Assis sur le couvercle de la pompe, je me penchai légèrement afin de voir dans le couloir. Fuchs arrivait à grands pas, le visage noir de colère, les poings fermés.

Bahadur tira un couteau de sa combinaison. Je reconnus un couteau à viande de la cantine. Les autres sortirent des armes similaires.

Je regardai Sanja. Il était paralysé par la peur, se mordant la lèvre et fixant le capitaine qui descendait le couloir. J’entendais maintenant les pas rapides de Fuchs martelant le sol métallique.

Ils voulaient le tuer, réalisai-je finalement. Je n’étais rien de plus que l’appât. Tout ce piège n’était fait que pour lui.

Qu’ils le tuent donc, pensai-je. Nous quitterons Vénus et rentrerons à la maison. Si je me tais, je peux m’en sortir vivant. Je peux soutenir leur histoire, quelle qu’elle soit. Je peux les convaincre que s’ils me tuent aussi, les autorités sauront qu’ils ont commis deux meurtres, alors que s’ils me laissent en vie, je pourrais corroborer leur thèse et nous nous en tirerions tous vivants. Après tout, Vénus est si mortellement dangereuse que presque n’importe quelle histoire pourrait être crédible.

Nous pouvons survivre à cette expédition ! Je n’aurais pas récupéré la dépouille d’Alex, mais je pourrais toujours revenir. Ce que nous avons appris lors de cette mission me permettrait de construire un meilleur vaisseau, plus sûr pour le nouveau voyage.

Fuchs était à quelques enjambées de la porte. Bahadur et les deux autres se tenaient près, hors de sa vue, lames au clair.

Si nos positions étaient inversées, Fuchs les laisserait me tuer, me dis-je. C’est d’ailleurs lui qui m’a mis dans cette situation en les laissant croire que je les espionnais. Sanja était pétrifié, ne voulant ou ne pouvant pas émettre le moindre son.

Je glissai à bas du couvercle de la pompe, et plongeai dans le couloir en hurlant le plus fort possible :

— C’est un piège !

Je percutai Fuchs qui me repoussa simplement de côté. Comme je me remettais sur mes pieds, Bahadur et les deux autres sortirent à leur tour, rugissant de rage et de frustration.

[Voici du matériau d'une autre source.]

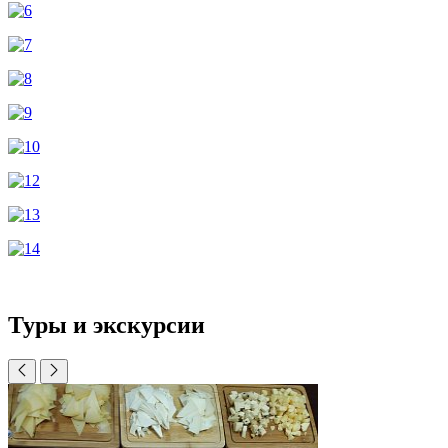
Туры и экскурсии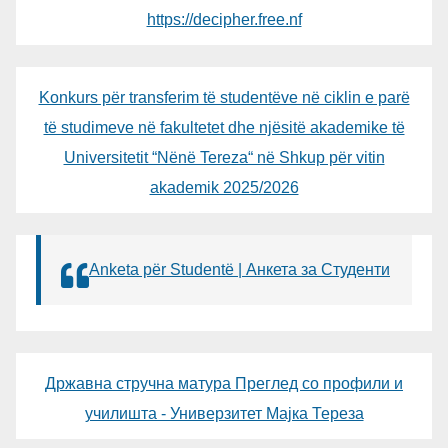
https://decipher.free.nf
Konkurs për transferim të studentëve në ciklin e parë
të studimeve në fakultetet dhe njësitë akademike të
Universitetit “Nënë Tereza“ në Shkup për vitin
akademik 2025/2026
Anketa për Studentë | Анкета за Студенти
Државна стручна матура Преглед со профили и
училишта - Универзитет Мајка Тереза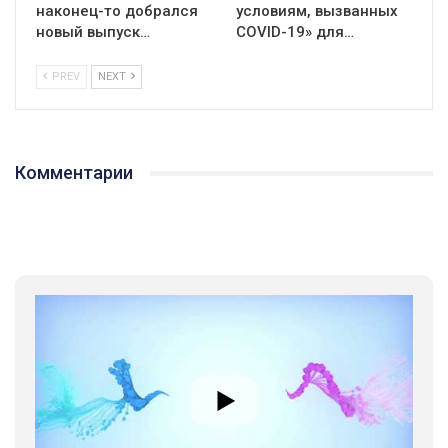
наконец-то добрался
условиям, вызванных
новый выпуск…
СOVID-19» для…
PREV
NEXT
Комментарии
01:01
17 травня IDAHO. Міжнародний день боротьби з гомофобією трансфобією і біфобія.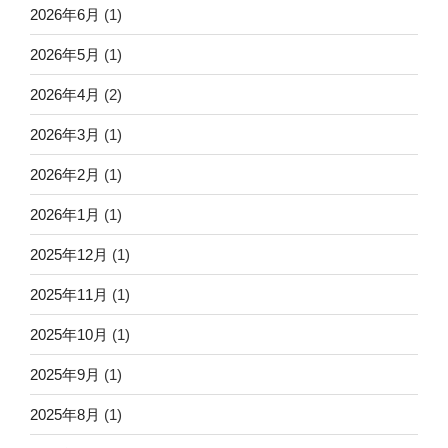
2026年6月
(1)
2026年5月
(1)
2026年4月
(2)
2026年3月
(1)
2026年2月
(1)
2026年1月
(1)
2025年12月
(1)
2025年11月
(1)
2025年10月
(1)
2025年9月
(1)
2025年8月
(1)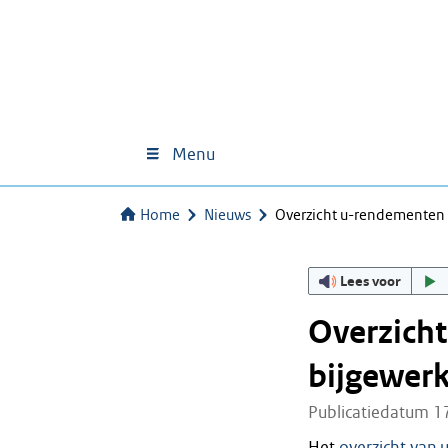
Menu
Home
Nieuws
Overzicht u-rendementen 
Lees voor
Overzich
bijgewerk
Publicatiedatum 1
Het
overzicht van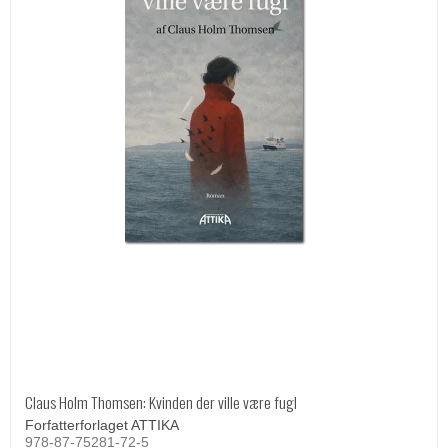
Claus Holm Thomsen: Kvinden der ville være fugl
Forfatterforlaget ATTIKA
978-87-75281-72-5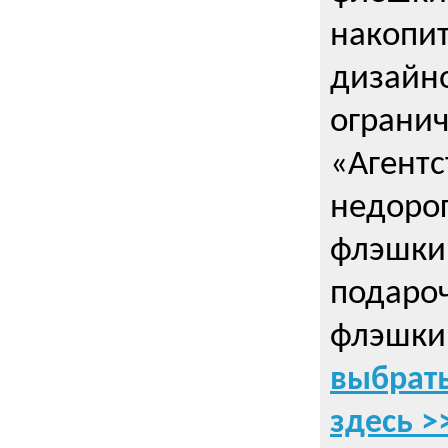
накопи
дизайно
ограни
«Агентс
недорог
флэшки 
подаро
флэшки
выбрать
здесь >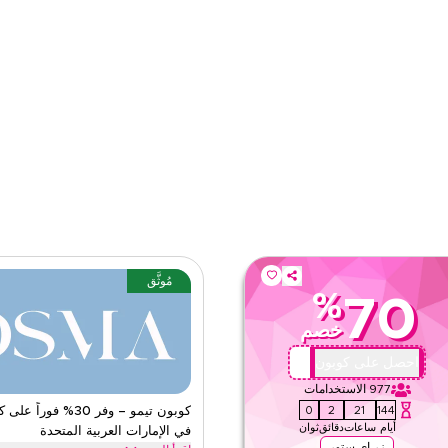
ى الموقع
الفئات
مُوثَّق
%
70
خصم
XFF16
احصل على كوبون
977
الاستخدامات
59
1
21
144
كوبون تيمو – وفر 30% فور
أيام
ساعات
دقائق
ثوان
في الإمارات العربية المتحدة
زر اي ستور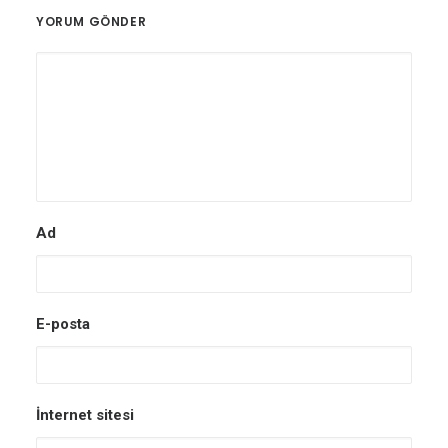
YORUM GÖNDER
Ad
E-posta
İnternet sitesi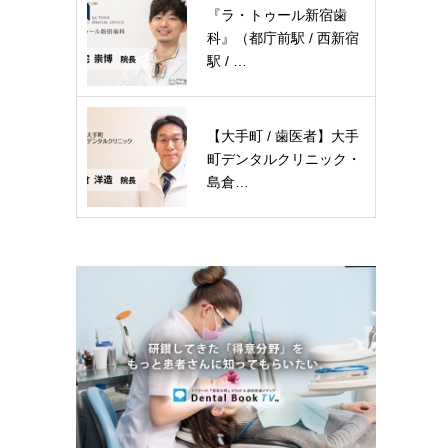
『ラ・トゥール新宿歯
科』（都庁前駅 / 西新宿
駅 / …
【大手町 / 歯医者】大手
町デンタルクリニック・
島倉…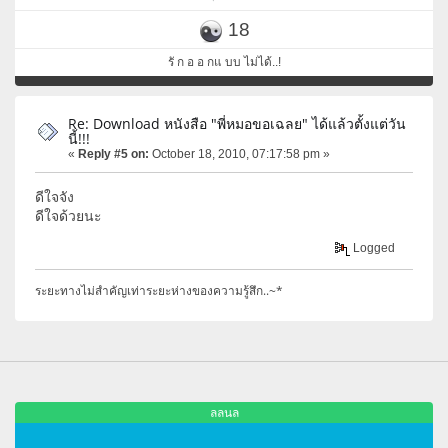
18
รั ก อ อ กแ บบ ไม่ได้..!
Re: Download หนังสือ "พี่หมอขอเฉลย" ได้แล้วตั้งแต่วัน
นี้!!!
«
Reply #5 on:
October 18, 2010, 07:17:58 pm »
ดีใจจัง
ดีใจด้วยนะ
Logged
ระยะทางไม่สำคัญเท่าระยะห่างของความรู้สึก..~*
ลลนล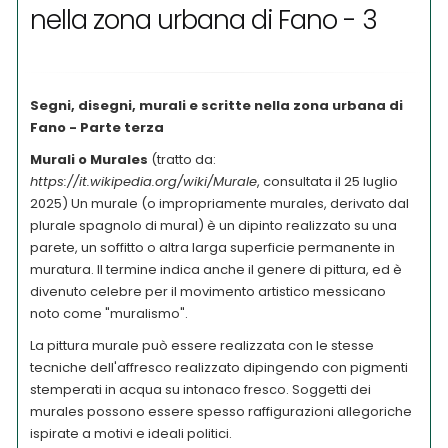
nella zona urbana di Fano - 3
Segni, disegni, murali e scritte nella zona urbana di
Fano - Parte terza
Murali o Murales
(tratto da:
https://it.wikipedia.org/wiki/Murale
, consultata il 25 luglio
2025) Un murale (o impropriamente murales, derivato dal
plurale spagnolo di mural) è un dipinto realizzato su una
parete, un soffitto o altra larga superficie permanente in
muratura. Il termine indica anche il genere di pittura, ed è
divenuto celebre per il movimento artistico messicano
noto come "muralismo".
La pittura murale può essere realizzata con le stesse
tecniche dell'affresco realizzato dipingendo con pigmenti
stemperati in acqua su intonaco fresco. Soggetti dei
murales possono essere spesso raffigurazioni allegoriche
ispirate a motivi e ideali politici.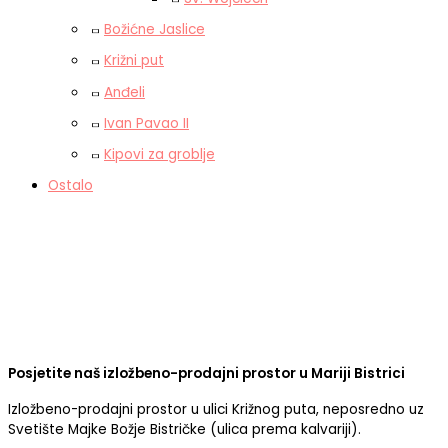
Božićne Jaslice
Križni put
Anđeli
Ivan Pavao II
Kipovi za groblje
Ostalo
Posjetite naš izložbeno-prodajni prostor u Mariji Bistrici
Izložbeno-prodajni prostor u ulici Križnog puta, neposredno uz
Svetište Majke Božje Bistričke (ulica prema kalvariji).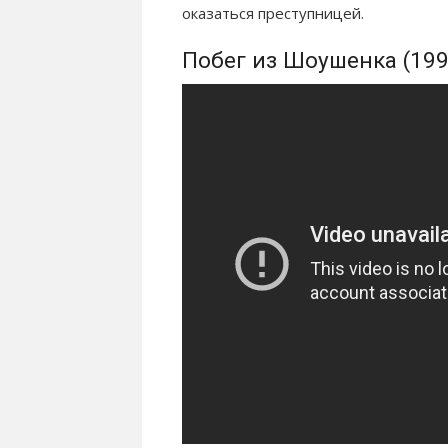
оказаться преступницей.
Побег из Шоушенка (199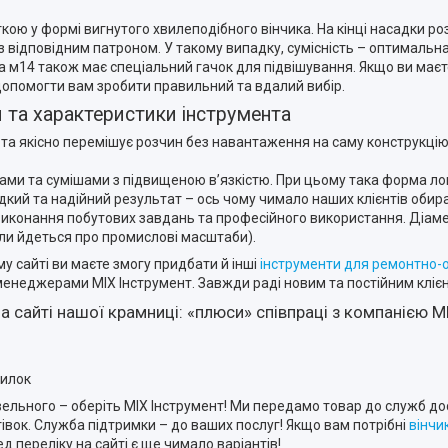
кою у формі вигнутого хвилеподібного вінчика. На кінці насадки 
з відповідним патроном. У такому випадку, сумісність – оптимальн
ра м14 також має спеціальний гачок для підвішування. Якщо ви маєт
допомогти вам зробити правильний та вдалий вибір.
и та характеристики інструмента
но та якісно перемішує розчин без навантаження на саму конструкці
нами та сумішами з підвищеною в’язкістю. При цьому така форма л
дкий та надійний результат – ось чому чимало наших клієнтів оби
иконання побутових завдань та професійного використання. Діаме
оли йдеться про промислові масштаби).
у сайті ви маєте змогу придбати й інші
інструменти для ремонтно-
менеджерами MIX Інструмент. Завжди раді новим та постійним кліє
на сайті нашої крамниці: «плюси» співпраці з компанією M
силок
вельного – оберіть MIX Інструмент! Ми передамо товар до служб до
івок. Служба підтримки – до ваших послуг! Якщо вам потрібні
вінчи
 переліку на сайті є ще чимало варіантів!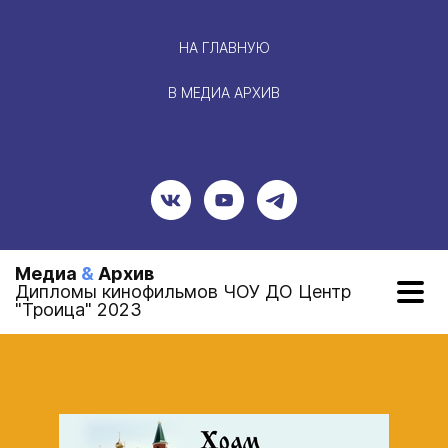
НА ГЛАВНУЮ
В МЕДИА АРХИВ
Медиа
&
Архив
Дипломы кинофильмов ЧОУ ДО Центр
"Троица" 2023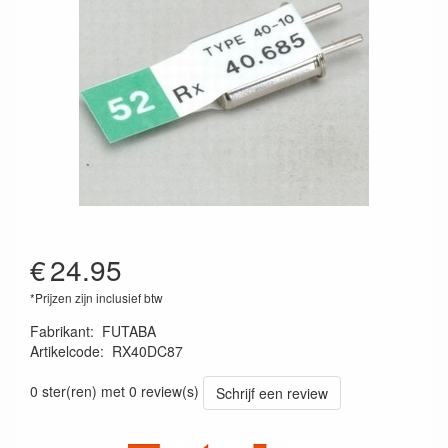
€
24.95
*Prijzen zijn inclusief btw
Fabrikant
:
FUTABA
Artikelcode
:
RX40DC87
0 ster(ren) met 0 review(s)
Schrijf een review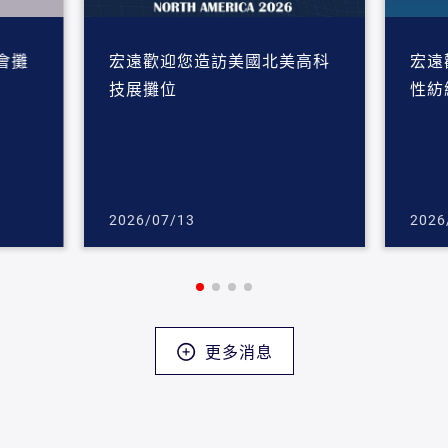
會攤
宏遠歡迎您造訪美國北美高科
宏遠
技展攤位
性紡
2026/07/13
2026
更多消息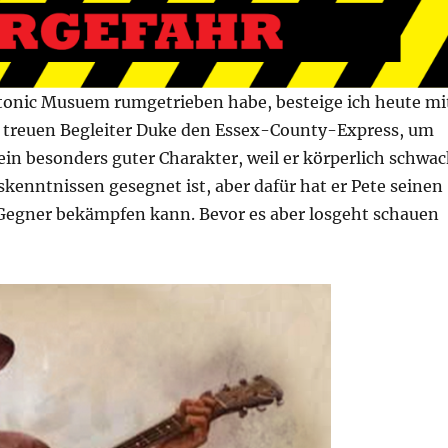
onic Musuem rumgetrieben habe, besteige ich heute mi
treuen Begleiter Duke den Essex-County-Express, um
in besonders guter Charakter, weil er körperlich schwa
kenntnissen gesegnet ist, aber dafür hat er Pete seinen
Gegner bekämpfen kann. Bevor es aber losgeht schauen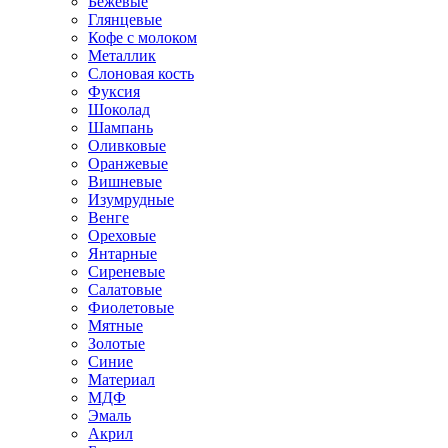
Бежевые
Глянцевые
Кофе с молоком
Металлик
Слоновая кость
Фуксия
Шоколад
Шампань
Оливковые
Оранжевые
Вишневые
Изумрудные
Венге
Ореховые
Янтарные
Сиреневые
Салатовые
Фиолетовые
Мятные
Золотые
Синие
Материал
МДФ
Эмаль
Акрил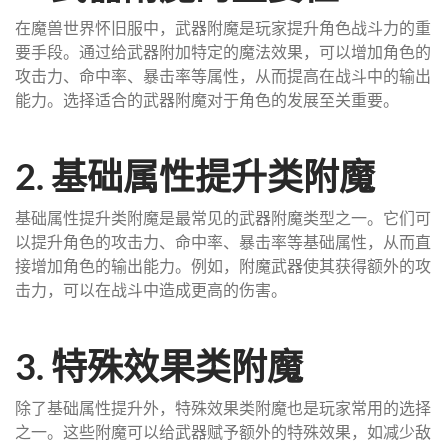
在魔兽世界怀旧服中，武器附魔是玩家提升角色战斗力的重
要手段。通过给武器附加特定的魔法效果，可以增加角色的
攻击力、命中率、暴击率等属性，从而提高在战斗中的输出
能力。选择适合的武器附魔对于角色的发展至关重要。
2. 基础属性提升类附魔
基础属性提升类附魔是最常见的武器附魔类型之一。它们可
以提升角色的攻击力、命中率、暴击率等基础属性，从而直
接增加角色的输出能力。例如，附魔武器使其获得额外的攻
击力，可以在战斗中造成更高的伤害。
3. 特殊效果类附魔
除了基础属性提升外，特殊效果类附魔也是玩家常用的选择
之一。这些附魔可以给武器赋予额外的特殊效果，如减少敌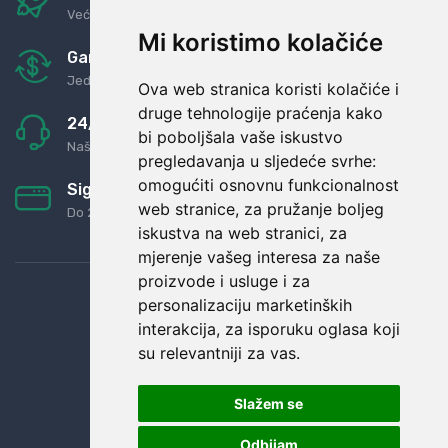
Već za nekoliko dana kod vas
Mi koristimo kolačiće
Garancija u povrat novaca
Jednostavno pravilo: Roba za novac
Ova web stranica koristi kolačiće i
druge tehnologije praćenja kako
24/7 odlična podrška
bi poboljšala vaše iskustvo
Naši agenti uvijek na raspolaganju
pregledavanja u sljedeće svrhe:
omogućiti osnovnu funkcionalnost
Sigurno obročno plaćanje
web stranice
,
za pružanje boljeg
Do 24 rata bez kamata
iskustva na web stranici
,
za
mjerenje vašeg interesa za naše
proizvode i usluge i za
personalizaciju marketinških
interakcija
,
za isporuku oglasa koji
su relevantniji za vas
.
Slažem se
Odbijam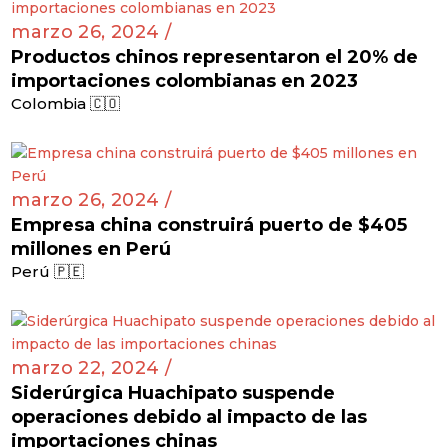
marzo 26, 2024 /
Productos chinos representaron el 20% de
importaciones colombianas en 2023
Colombia 🇨🇴
marzo 26, 2024 /
Empresa china construirá puerto de $405
millones en Perú
Perú 🇵🇪
marzo 22, 2024 /
Siderúrgica Huachipato suspende
operaciones debido al impacto de las
importaciones chinas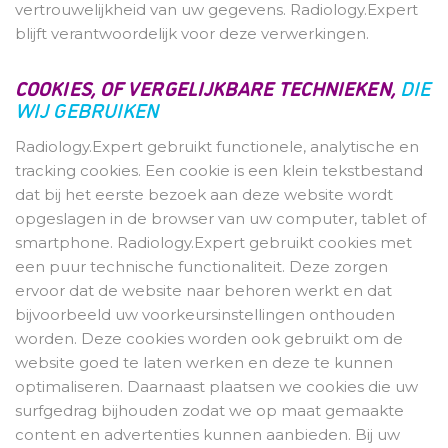
vertrouwelijkheid van uw gegevens. Radiology.Expert
blijft verantwoordelijk voor deze verwerkingen.
COOKIES, OF VERGELIJKBARE TECHNIEKEN,
DIE
WIJ GEBRUIKEN
Radiology.Expert gebruikt functionele, analytische en
tracking cookies. Een cookie is een klein tekstbestand
dat bij het eerste bezoek aan deze website wordt
opgeslagen in de browser van uw computer, tablet of
smartphone. Radiology.Expert gebruikt cookies met
een puur technische functionaliteit. Deze zorgen
ervoor dat de website naar behoren werkt en dat
bijvoorbeeld uw voorkeursinstellingen onthouden
worden. Deze cookies worden ook gebruikt om de
website goed te laten werken en deze te kunnen
optimaliseren. Daarnaast plaatsen we cookies die uw
surfgedrag bijhouden zodat we op maat gemaakte
content en advertenties kunnen aanbieden. Bij uw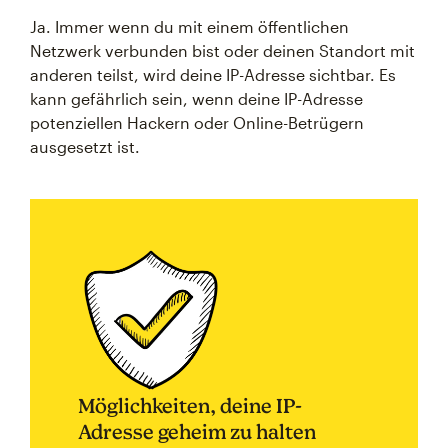
Ja. Immer wenn du mit einem öffentlichen
Netzwerk verbunden bist oder deinen Standort mit
anderen teilst, wird deine IP-Adresse sichtbar. Es
kann gefährlich sein, wenn deine IP-Adresse
potenziellen Hackern oder Online-Betrügern
ausgesetzt ist.
Möglichkeiten, deine IP-
Adresse geheim zu halten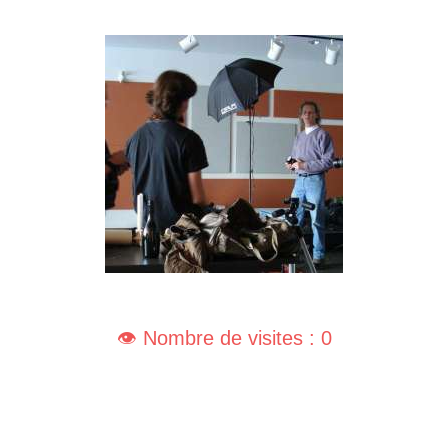
👁️ Nombre de visites : 0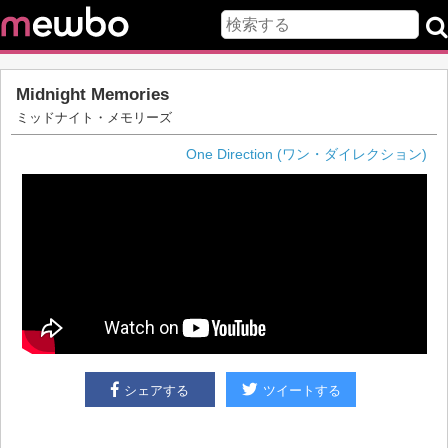
Midnight Memories
ミッドナイト・メモリーズ
One Direction (ワン・ダイレクション)
シェアする
ツイートする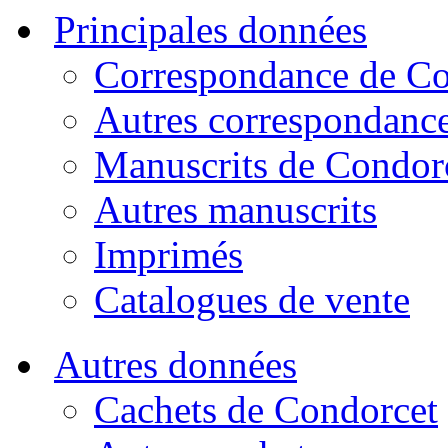
Principales données
Correspondance de Co
Autres correspondanc
Manuscrits de Condor
Autres manuscrits
Imprimés
Catalogues de vente
Autres données
Cachets de Condorcet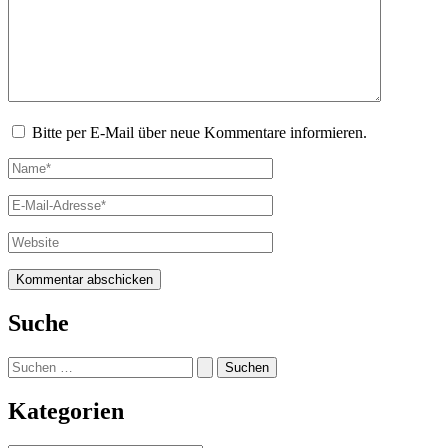
Bitte per E-Mail über neue Kommentare informieren.
Name*
E-
Mail-
Adresse*
Website
Suche
Suchen
nach:
Kategorien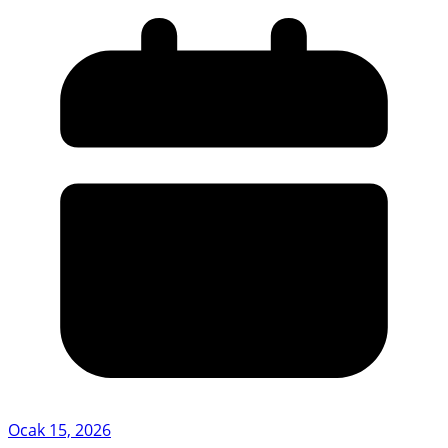
Ocak 15, 2026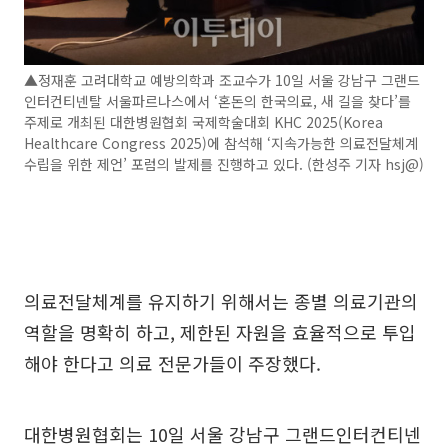
▲정재훈 고려대학교 예방의학과 조교수가 10일 서울 강남구 그랜드
인터컨티넨탈 서울파르나스에서 ‘혼돈의 한국의료, 새 길을 찾다’를
주제로 개최된 대한병원협회 국제학술대회 KHC 2025(Korea
Healthcare Congress 2025)에 참석해 ‘지속가능한 의료전달체계
수립을 위한 제언’ 포럼의 발제를 진행하고 있다. (한성주 기자 hsj@)
의료전달체계를 유지하기 위해서는 종별 의료기관의
역할을 명확히 하고, 제한된 자원을 효율적으로 투입
해야 한다고 의료 전문가들이 주장했다.
대한병원협회는 10일 서울 강남구 그랜드인터컨티넨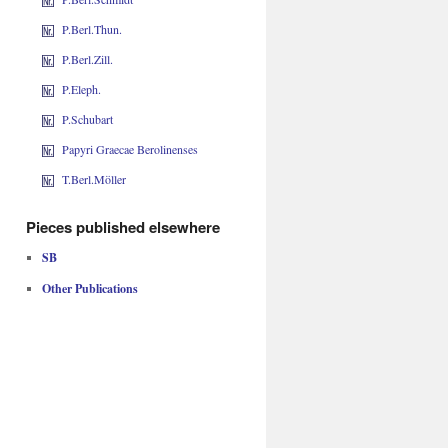
P.Berl.Thun.
P.Berl.Zill.
P.Eleph.
P.Schubart
Papyri Graecae Berolinenses
T.Berl.Möller
Pieces published elsewhere
SB
Other Publications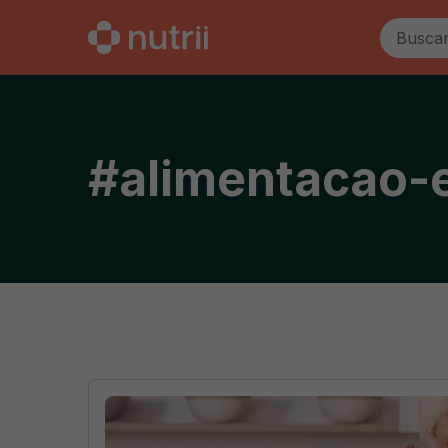
#
alimentacao-e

Bahadur fut le premier à atteindre Fuchs, qui l’assomma d’un puissant et unique coup de poing. Les autres reculèrent alors que Bahadur s’écroulait dans le couloir. Fuchs frappa la tête de Bahadur du pied puis attendit à demi baissé, les lèvres retroussées en un rictus féroce.

L’homme lui porta alors un grand coup de couteau, mais Fuchs l’évita en plongeant dessous et le frappa au ventre si fort qu’il le souleva du sol. J’entendis les poumons de l’homme se vider, et il tomba à genoux. Fuchs lui mit alors un coup de poing sur la nuque et il tomba sur Bahadur déjà prostré au sol.

Tout cela se passa le temps que je me relève. La femme se tenait au milieu du sas, sidérée et désorientée, regardant tour à tour le capitaine et les deux corps inertes de ses camarades conspirateurs.

Fuchs souriait d’un air horrible. La femme hésita, se balança. Sanja la frappa par-derrière, lui faisant le coup du lapin, et elle s’écroula, inconsciente.

C’était fini. Fuchs se baissa pour ramasser les couteaux.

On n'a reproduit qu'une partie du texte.